Madeline seemed to think everybody saw Winston Tucker the way she did—the handsome young Vietnam vet with a green beret and a smile that could make a blind woman get a hot flash. Ura Lee had seen that picture on the wall in the kitchen of their house, so she knew all about what Madeline had fallen in love with. But that wasn't Winston anymore. He was bald as an egg now, with a belly that was only cute to a woman who already loved him.

Not that Ura Lee would judge a man on looks alone. But Winston was also an accountant and a Christian and he couldn't understand that not everybody wanted to hear about both subjects all the time. Ura Lee once heard Cooky Peabody say, "What does that man talk about in bed? Jesus or accounts receivable?"

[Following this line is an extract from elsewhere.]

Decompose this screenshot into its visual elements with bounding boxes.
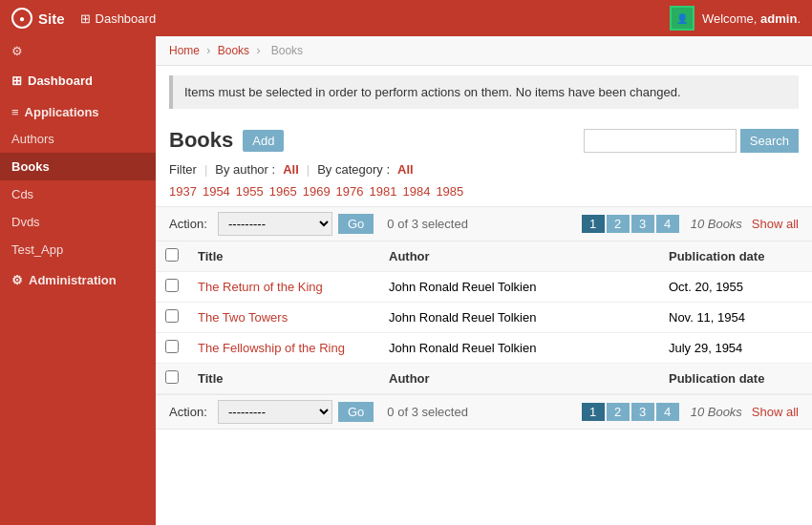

And Ura Lee wanted to answer her, Assets and arrears. But she didn't know a single person well enough to tell nasty puns to. So she still had that witticism stored up, waiting.

Anyway, Madeline thought her husband was so sexy that other women must be lusting after his flesh, and she'd be the one to know. They were lucky they had each other. "A woman's got to have self-control if she expects to get to heaven, Madeline," said Ura Lee.

"Meanwhile your boy Ceese is going to have his first experience with recreational herbology."

"If heredity is any guide, he'll puke once and give it up for good."

"Why, is that what happened to Winston when he tried it?"

"I'm talking about me," said Madeline testily. "Cecil takes after me."

"Except for the Y chromosome and the testosterone," said Ura Lee.

"Trust a nurse to get all medical on me."

"Well, Madeline, I say it's nice to have some trust in your children."

"Trust, hell," said Madeline. "I going to tell his daddy when he gets home, and Cecil's going to be sitting on one butt cheek at a time for a month."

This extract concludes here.